TASK: Throughout the records below, find each line holding "Satış" and copy it.

(Recorded data)
━━━━━━━━━━━━━━━━━━━━

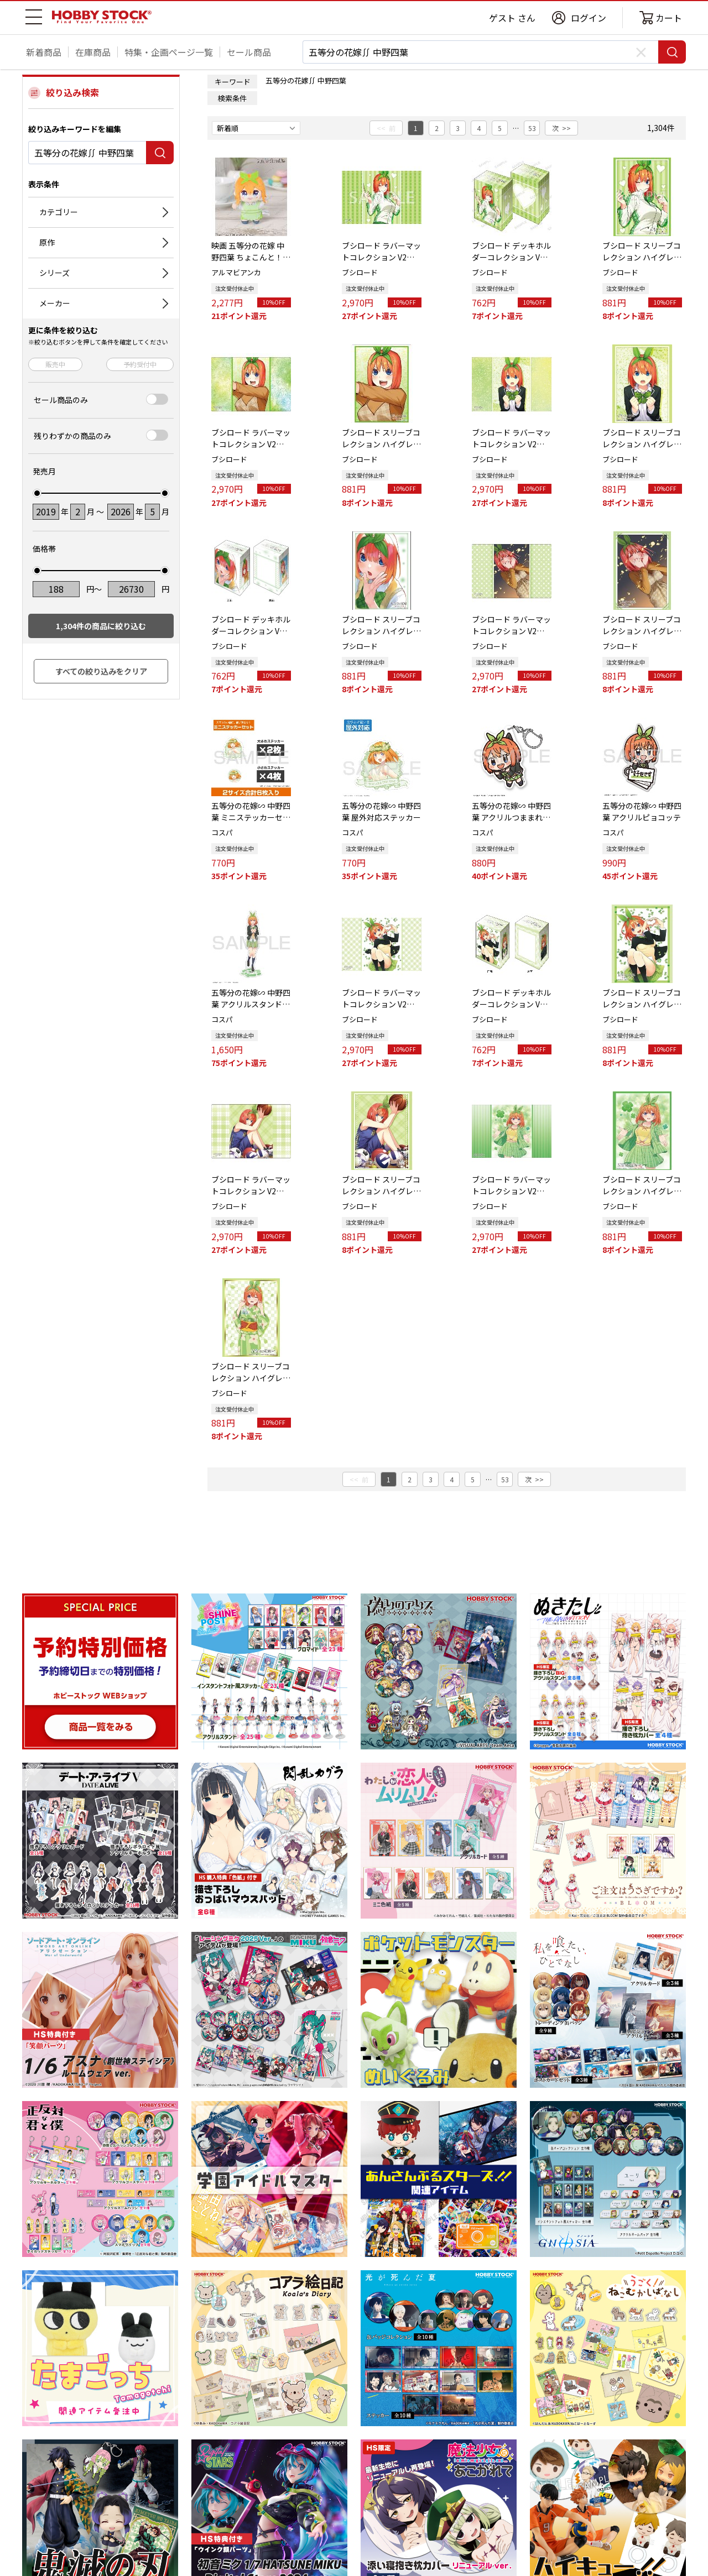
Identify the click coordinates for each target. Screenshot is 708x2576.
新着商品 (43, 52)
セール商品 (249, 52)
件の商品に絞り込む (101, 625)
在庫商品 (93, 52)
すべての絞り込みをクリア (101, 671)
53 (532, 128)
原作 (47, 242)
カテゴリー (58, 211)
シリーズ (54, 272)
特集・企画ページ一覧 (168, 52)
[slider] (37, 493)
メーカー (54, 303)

━━━━━━━━━━━━━━━━━━━━

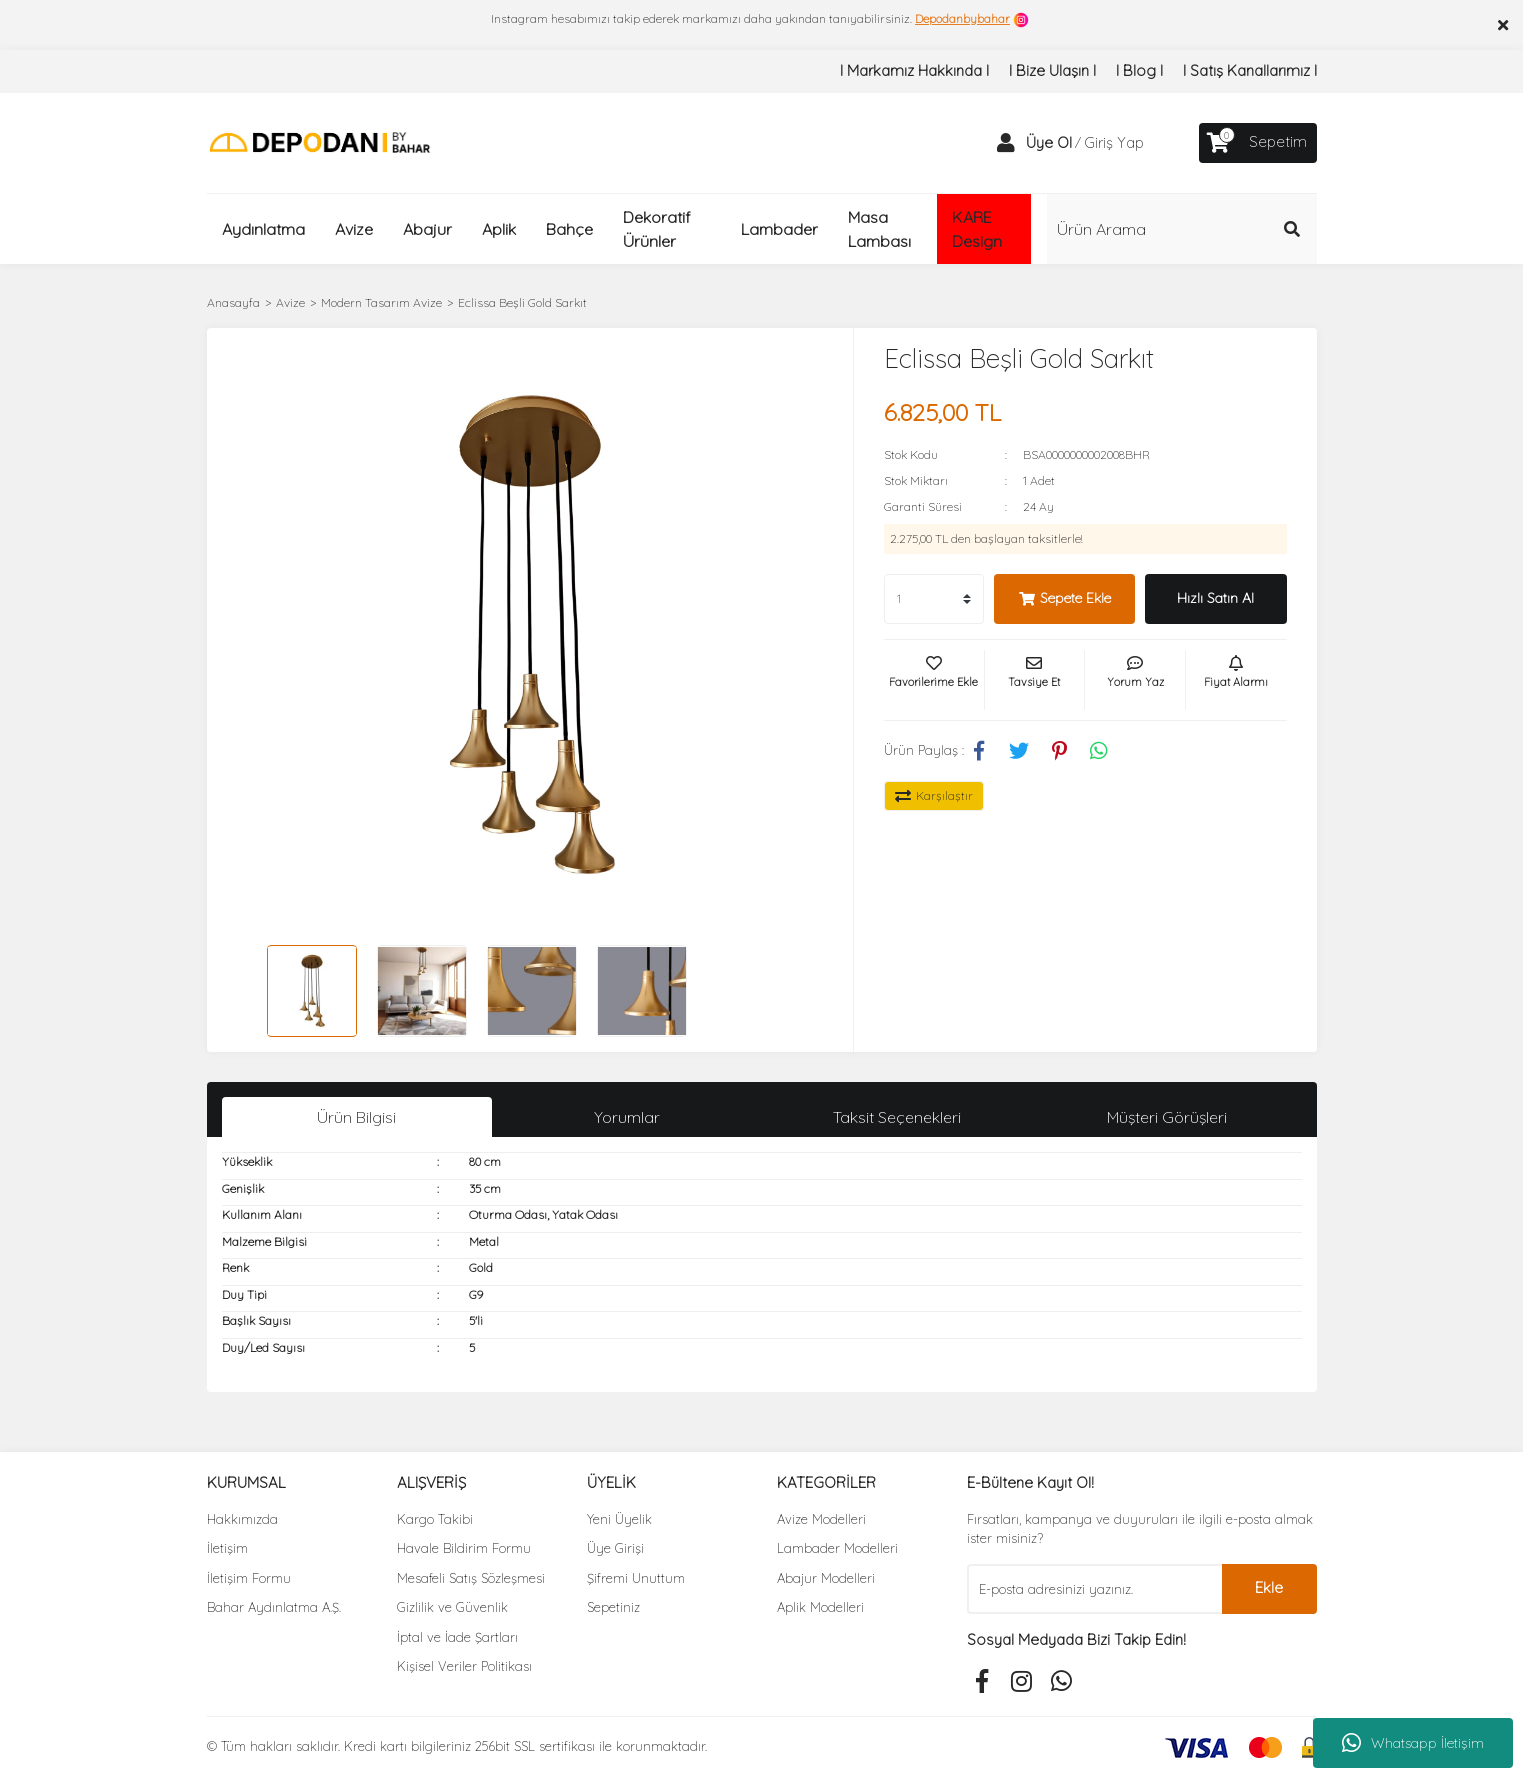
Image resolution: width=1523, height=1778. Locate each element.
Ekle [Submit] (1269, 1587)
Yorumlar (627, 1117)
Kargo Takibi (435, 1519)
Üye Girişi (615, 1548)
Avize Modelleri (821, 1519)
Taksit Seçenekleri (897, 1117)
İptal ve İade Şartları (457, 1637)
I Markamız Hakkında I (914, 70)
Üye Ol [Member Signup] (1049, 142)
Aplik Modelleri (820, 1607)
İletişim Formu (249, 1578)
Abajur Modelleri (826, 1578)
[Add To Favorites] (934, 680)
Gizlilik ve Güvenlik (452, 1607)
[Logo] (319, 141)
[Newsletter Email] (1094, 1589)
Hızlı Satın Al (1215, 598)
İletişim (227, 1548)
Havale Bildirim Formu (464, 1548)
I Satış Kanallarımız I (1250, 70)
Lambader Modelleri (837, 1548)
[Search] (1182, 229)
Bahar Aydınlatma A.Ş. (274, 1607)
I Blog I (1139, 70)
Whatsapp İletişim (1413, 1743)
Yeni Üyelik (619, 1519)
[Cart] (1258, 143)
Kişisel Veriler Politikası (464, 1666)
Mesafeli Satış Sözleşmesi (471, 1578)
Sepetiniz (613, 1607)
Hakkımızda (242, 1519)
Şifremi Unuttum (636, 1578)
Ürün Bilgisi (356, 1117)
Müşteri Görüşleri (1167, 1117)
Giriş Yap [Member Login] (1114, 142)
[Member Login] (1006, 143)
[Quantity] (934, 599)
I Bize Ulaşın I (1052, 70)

━━━━━━━━━━━━━━━━━━━━

ANSWER BOX:
I Satış Kanallarımız I (1250, 70)
Mesafeli Satış Sözleşmesi (471, 1578)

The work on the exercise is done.